Investors driving change in CSR reporting

26th July 2013 By: Creamer Media Reporter

By: Dan Sonnenberg and Elliot Frankal

The business case for sustainable mining is growing ever more compelling. Examples of poor environmental management or fraught labour relations negatively affecting business performance seem to crop up with increasing regularity. For example, a recent report by South Africa’s National Treasury found that more than $1.5-billion in mining production was lost in 2012 owing to labour strikes and stoppages.

Investors are increasingly aware of the material importance of sustainability issues and these factors have started to influence their investment decisions. Bloomberg began to add environmental, social and governance (ESG) data to its terminals in 2009 and since then its use by investors has increased steadily. A 2011 study by Harvard Business School showed that Bloomberg ESG data points were accessed almost 44-million times over a six-month period.

Given this increased investor interest, it is remarkable that the corporate responsibility reports (or sustainability reports) of many mining companies are not up to scratch. This report is the main source for ESG information for investment research, yet it is rarely written in a way that gives investors the information they need to manage their own risks.

Information on areas such as environmental impact and use of human capital are not being described in the type of clear, comparable ways that investors need to really use this information and, therefore, to accurately value and understand the sustainability of a company.

Initiatives such as the drive towards ‘integrated reporting’ and the G4 GRI guidelines may help companies to do better in this regard but these are relatively long-term solutions, whose efficacy will depend on companies’ ability to apply the essence of the guidance rather than pursue compliance zealously, as is the case currently.

What Needs to Change?

In the short term, companies and investors need to help each other out.

Companies must look at what and how they are reporting. It is not just about inte- grated reporting – it is also integrated thinking. Mining companies need to make the linkages between ESG factors and their financial performance more explicit and they need to better explain their risk management practices.

Sustainability reports should be con- cerned only with covering the material issues that really matter to the business and exclude information that is extraneous. They also should not duck bad news. To be credible, a miner’s corporate responsibility report must cover the challenges faced as well as the successes. If there are controversies, such as negative press reports or community disputes, then these need to be addressed head-on and explained in the context of how future performance will be affected.

Companies also need to ‘work the data’. ESG information should be presented both as absolute data (such as total greenhouse-gas (GHG) emissions) and also as data by measure of business activity (such as GHG emissions for each ton of mineral extracted).
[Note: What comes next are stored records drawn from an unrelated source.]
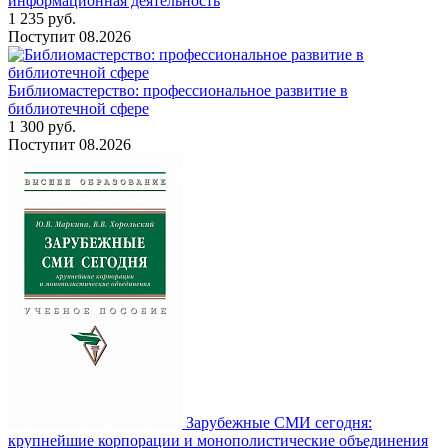
информационная деятельность
1 235
руб.
Поступит
08.2026
Библиомастерство: профессиональное развитие в
библиотечной сфере
1 300
руб.
Поступит
08.2026
Зарубежные СМИ сегодня:
крупнейшие корпорации и монополистические объединения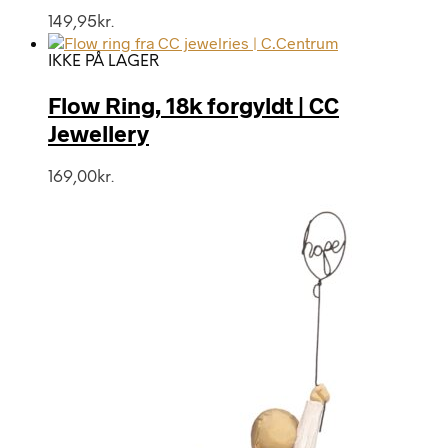
149,95
kr.
IKKE PÅ LAGER
Flow Ring, 18k forgyldt | CC
Jewellery
169,00
kr.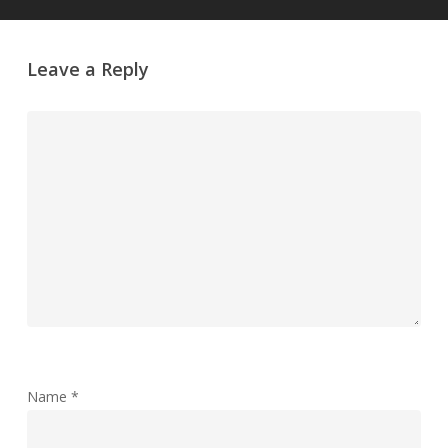
Leave a Reply
Name
*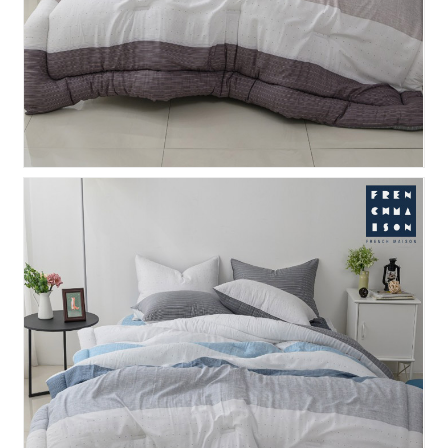
스팅 모달 차렵이불 - 블루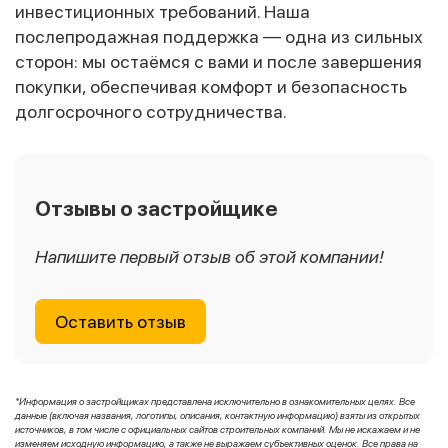
инвестиционных требований. Наша
послепродажная поддержка — одна из сильных
сторон: мы остаёмся с вами и после завершения
покупки, обеспечивая комфорт и безопасность
долгосрочного сотрудничества.
Отзывы о застройщике
Напишите первый отзыв об этой компании!
Оставить отзыв
*Информация о застройщиках представлена исключительно в ознакомительных целях. Все
данные (включая названия, логотипы, описания, контактную информацию) взяты из открытых
источников, в том числе с официальных сайтов строительных компаний. Мы не искажаем и не
изменяем исходную информацию, а также не выражаем субъективных оценок. Все права на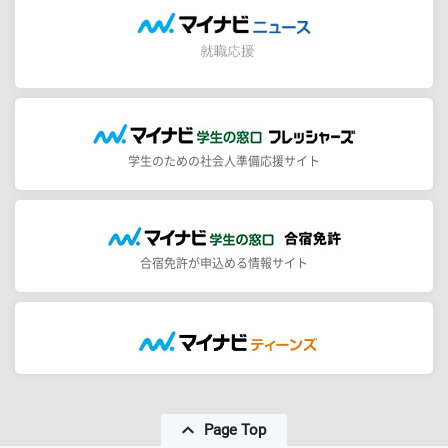
学生のための社会人準備応援サイト
合宿免許が申込める情報サイト
Page Top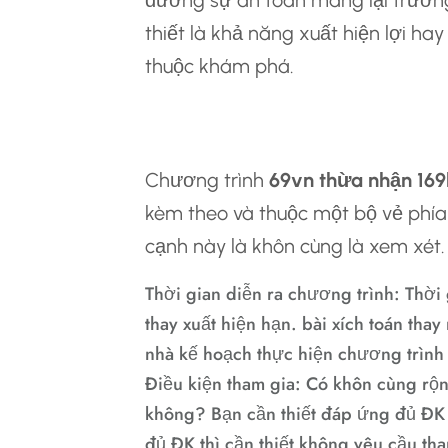
đương sự an toàn mang lại trương
thiết là khả năng xuất hiện lợi ha
thuộc khám phá.
3.một Điều Khoản
Chương trình
69vn thừa nhận 169
kèm theo và thuộc một bộ vẻ phía
cạnh này là khôn cùng là xem xét.
Thời gian diễn ra chương trình: Thời
thay xuất hiện hạn. bài xích toán tha
nhà kế hoạch thực hiện chương trình
Điều kiện tham gia: Có khôn cùng rộ
không? Bạn cần thiết đáp ứng đủ ĐK
đủ ĐK thì cần thiết không yêu cầu th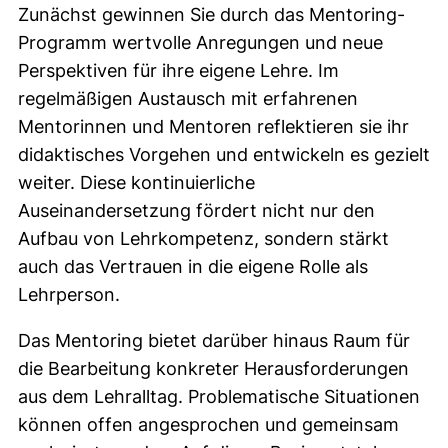
Zunächst gewinnen Sie durch das Mentoring-
Programm wertvolle Anregungen und neue
Perspektiven für ihre eigene Lehre. Im
regelmäßigen Austausch mit erfahrenen
Mentorinnen und Mentoren reflektieren sie ihr
didaktisches Vorgehen und entwickeln es gezielt
weiter. Diese kontinuierliche
Auseinandersetzung fördert nicht nur den
Aufbau von Lehrkompetenz, sondern stärkt
auch das Vertrauen in die eigene Rolle als
Lehrperson.
Das Mentoring bietet darüber hinaus Raum für
die Bearbeitung konkreter Herausforderungen
aus dem Lehralltag. Problematische Situationen
können offen angesprochen und gemeinsam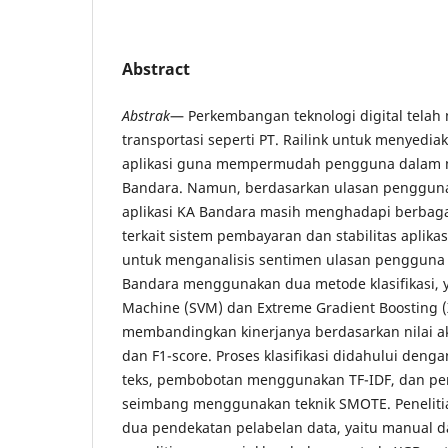
Abstract
Abstrak
— Perkembangan teknologi digital tela
transportasi seperti PT. Railink untuk menyedia
aplikasi guna mempermudah pengguna dalam m
Bandara. Namun, berdasarkan ulasan pengguna 
aplikasi KA Bandara masih menghadapi berbaga
terkait sistem pembayaran dan stabilitas aplikasi
untuk menganalisis sentimen ulasan pengguna 
Bandara menggunakan dua metode klasifikasi, y
Machine (SVM) dan Extreme Gradient Boosting (
membandingkan kinerjanya berdasarkan nilai akur
dan F1-score. Proses klasifikasi didahului den
teks, pembobotan menggunakan TF-IDF, dan pe
seimbang menggunakan teknik SMOTE. Peneliti
dua pendekatan pelabelan data, yaitu manual da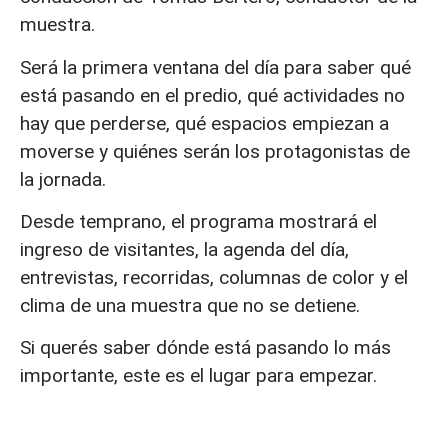
muestra.
Será la primera ventana del día para saber qué
está pasando en el predio, qué actividades no
hay que perderse, qué espacios empiezan a
moverse y quiénes serán los protagonistas de
la jornada.
Desde temprano, el programa mostrará el
ingreso de visitantes, la agenda del día,
entrevistas, recorridas, columnas de color y el
clima de una muestra que no se detiene.
Si querés saber dónde está pasando lo más
importante, este es el lugar para empezar.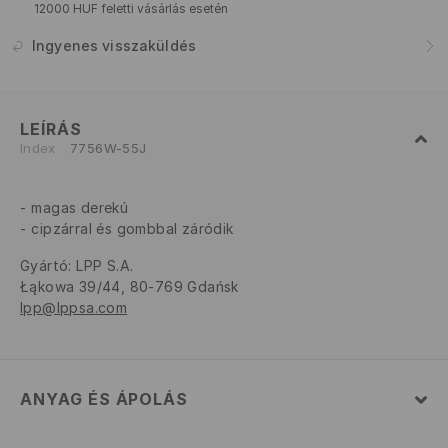
12000 HUF feletti vásárlás esetén
Ingyenes visszaküldés
LEÍRÁS
Index
7756W-55J
magas derekú
cipzárral és gombbal záródik
Gyártó
:
LPP S.A.
Łąkowa 39/44, 80-769 Gdańsk
lpp@lppsa.com
ANYAG ÉS ÁPOLÁS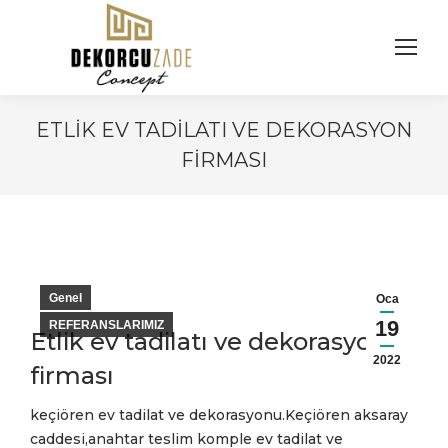
ETLIK EV TADILATI VE DEKORASYON
FIRMASI
You are here:
Genel
Oca
19
REFERANSLARIMIZ
Etlik ev tadilatı ve dekorasyon
2022
firması
keçiören ev tadilat ve dekorasyonu.Keçiören aksaray
caddesi,anahtar teslim komple ev tadilat ve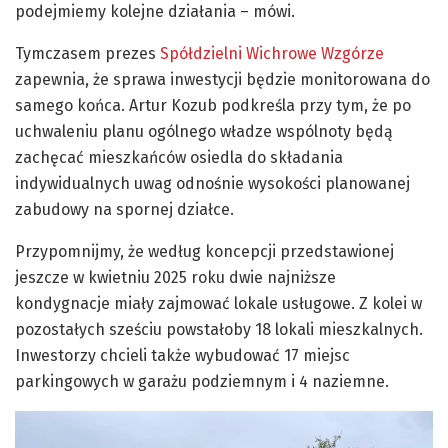
podejmiemy kolejne działania – mówi.
Tymczasem prezes
Spółdzielni Wichrowe Wzgórze
zapewnia, że sprawa inwestycji będzie monitorowana do
samego końca. Artur Kozub podkreśla przy tym, że po
uchwaleniu planu ogólnego władze wspólnoty będą
zachęcać mieszkańców osiedla do składania
indywidualnych uwag odnośnie wysokości planowanej
zabudowy na spornej działce.
Przypomnijmy, że według koncepcji przedstawionej
jeszcze w kwietniu 2025 roku dwie najniższe
kondygnacje miały zajmować lokale usługowe. Z kolei w
pozostałych sześciu powstałoby 18 lokali mieszkalnych.
Inwestorzy chcieli także wybudować 17 miejsc
parkingowych w garażu podziemnym i 4 naziemne.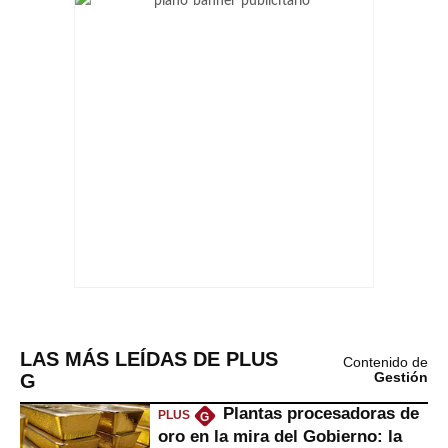
LAS MÁS LEÍDAS DE PLUS
Contenido de
G
Gestión
Plantas procesadoras de
PLUS
G
oro en la mira del Gobierno: la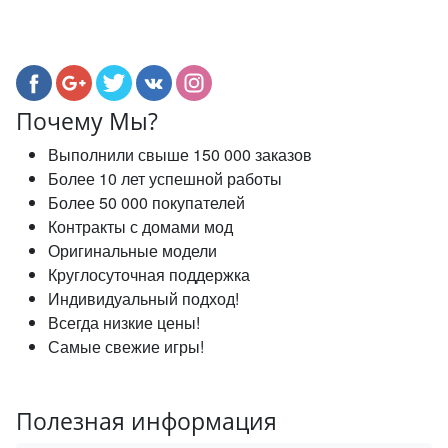
Почему Мы?
Выполнили свыше 150 000 заказов
Более 10 лет успешной работы
Более 50 000 покупателей
Контракты с домами мод
Оригинальные модели
Круглосуточная поддержка
Индивидуальный подход!
Всегда низкие цены!
Самые свежие игры!
Полезная информация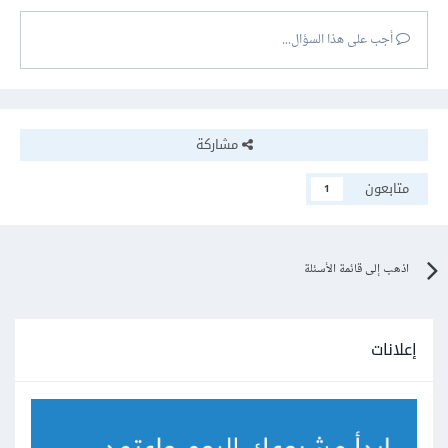
أجب على هذا السؤال...
مشاركة
متابعون
1
اذهب إلى قائمة الأسئلة
إعلانات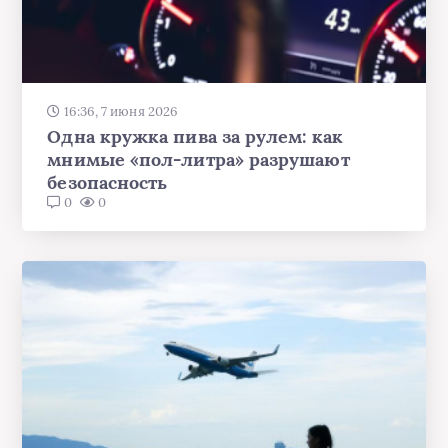
16:36, 7 июня 2026
Одна кружка пива за рулем: как
мнимые «пол-литра» разрушают
безопасность
0
0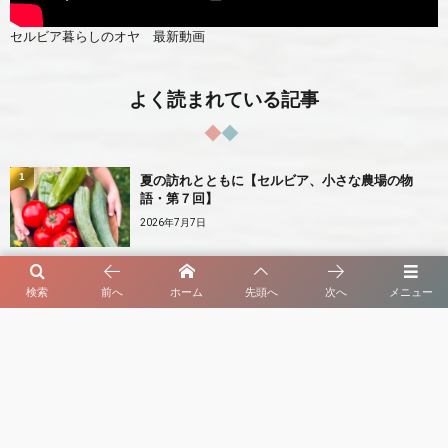
セルビア暮らしのオヤ 最新動画
よく読まれている記事
1
夏の訪れとともに【セルビア、小さな農場の物
語・第７回】
2026年7月7日
2
初夏の庭先に実るさくらんぼ【セルビア、旬のも
検索
前へ
ホーム
先頭へ
次へ
メニュー
の図鑑・第３回】
2026年8月4日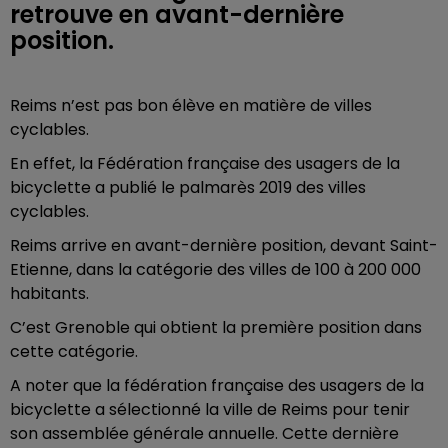
retrouve en avant-dernière
position.
Reims n’est pas bon élève en matière de villes
cyclables.
En effet, la Fédération française des usagers de la
bicyclette a publié le palmarès 2019 des villes
cyclables.
Reims arrive en avant-dernière position, devant Saint-
Etienne, dans la catégorie des villes de 100 à 200 000
habitants.
C’est Grenoble qui obtient la première position dans
cette catégorie.
A noter que la fédération française des usagers de la
bicyclette a sélectionné la ville de Reims pour tenir
son assemblée générale annuelle. Cette dernière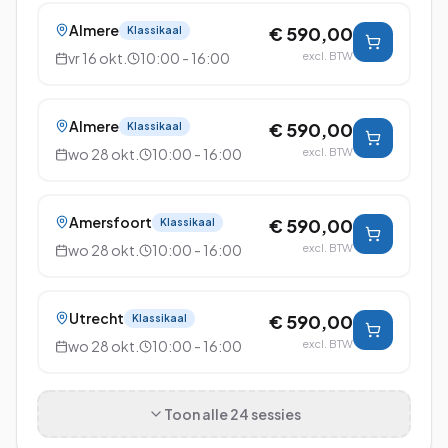
Almere
€ 590,00
Klassikaal
vr 16 okt.
10:00 - 16:00
excl. BTW
Almere
€ 590,00
Klassikaal
wo 28 okt.
10:00 - 16:00
excl. BTW
Amersfoort
€ 590,00
Klassikaal
wo 28 okt.
10:00 - 16:00
excl. BTW
Utrecht
€ 590,00
Klassikaal
wo 28 okt.
10:00 - 16:00
excl. BTW
Toon alle
24
sessies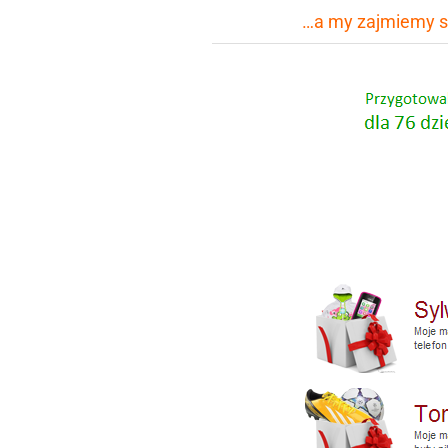
…a my zajmiemy si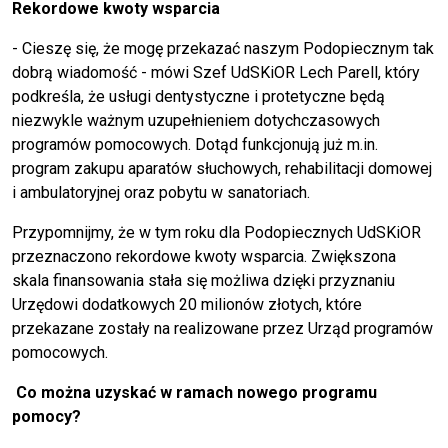
Rekordowe kwoty wsparcia
- Cieszę się, że mogę przekazać naszym Podopiecznym tak
dobrą wiadomość - mówi Szef UdSKiOR Lech Parell, który
podkreśla, że usługi dentystyczne i protetyczne będą
niezwykle ważnym uzupełnieniem dotychczasowych
programów pomocowych. Dotąd funkcjonują już m.in.
program zakupu aparatów słuchowych, rehabilitacji domowej
i ambulatoryjnej oraz pobytu w sanatoriach.
Przypomnijmy, że w tym roku dla Podopiecznych UdSKiOR
przeznaczono rekordowe kwoty wsparcia. Zwiększona
skala finansowania stała się możliwa dzięki przyznaniu
Urzędowi dodatkowych 20 milionów złotych, które
przekazane zostały na realizowane przez Urząd programów
pomocowych.
Co można uzyskać w ramach nowego programu
pomocy?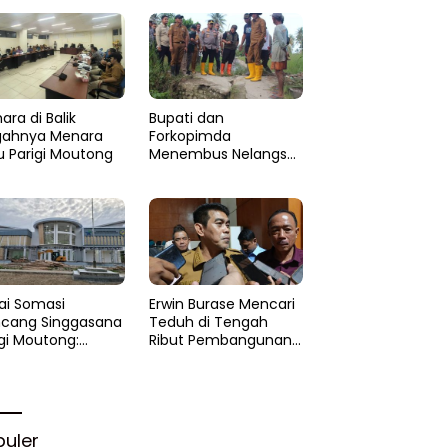
dan Minta
Penanganan Cepat
ara di Balik
​Bupati dan
ahnya Menara
Forkopimda
u Parigi Moutong
Menembus Nelangsa
Parigi Moutong:
Menakar Cepat
Pemulihan di Altar
Sinergi
ai Somasi
Erwin Burase Mencari
cang Singgasana
Teduh di Tengah
igi Moutong:
Ribut Pembangunan
yek Perpustakaan
Perpustakaan
i Api Dalam
kam
puler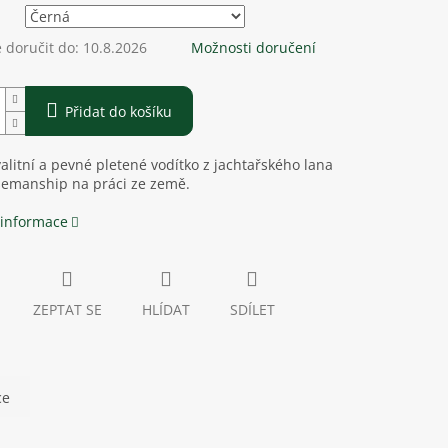
doručit do:
10.8.2026
Možnosti doručení
Přidat do košíku
valitní a pevné pletené vodítko z jachtařského lana
semanship na práci ze země.
 informace
ZEPTAT SE
HLÍDAT
SDÍLET
ce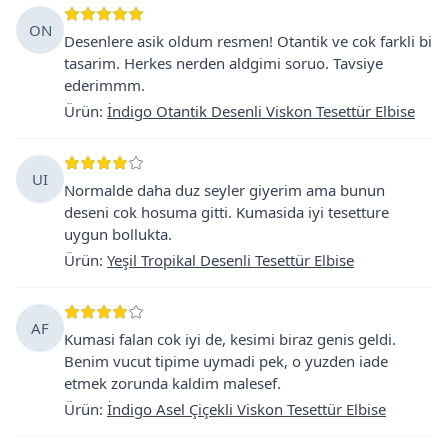
ON
Desenlere asik oldum resmen! Otantik ve cok farkli bi
tasarim. Herkes nerden aldgimi soruo. Tavsiye
ederimmm.
Ürün
:
İndigo Otantik Desenli Viskon Tesettür Elbise
UI
Normalde daha duz seyler giyerim ama bunun
deseni cok hosuma gitti. Kumasida iyi tesetture
uygun bollukta.
Ürün
:
Yeşil Tropikal Desenli Tesettür Elbise
AF
Kumasi falan cok iyi de, kesimi biraz genis geldi.
Benim vucut tipime uymadi pek, o yuzden iade
etmek zorunda kaldim malesef.
Ürün
:
İndigo Asel Çiçekli Viskon Tesettür Elbise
It helps investors to both compare performance with peers and take a view on the effectiveness of management and operational efficiency.

Investors need to change too. Many are stuck in a groove that puts ESG factors down as an ‘externality’ which will not unduly bother the company in question. This is an old-fashioned view and, as society and regulators get to grips with a changing climate and changing global demographics, the financial impact of ESG factors is becoming ever more pronounced.

Investors also need to standardise. There are now more than 100 rating organisations that benchmark corporate sustainability performance for investors and each uses a host of criteria, yielding differing results. This could change if initiatives such as the Global Initiative for Sustainability Ratings (GISR) can help to create a more unified corporate-sustainability ratings standard.

Evolution for CSR Reporting

Better reporting will help turn a vicious circle into a virtuous circle.

In the past, investors were typically inter- ested in financial performance only, and not in how a mine managed environmental, labour and community issues. This, in turn, disincentivised companies from improving these areas. Now, however, investors, ratings agencies and developments like the GISR are ensuring capital markets reward strong corporate sustainability performance with the capital and credit it deserves. To ensure they benefit, responsible miners need to ensure not only that ESG factors are managed, but that this management is effectively communicated.

Improved sustainability reporting that clearly communicates how mining companies are managing the ESG issues material to them is an important evolutionary step that companies cannot afford not to take.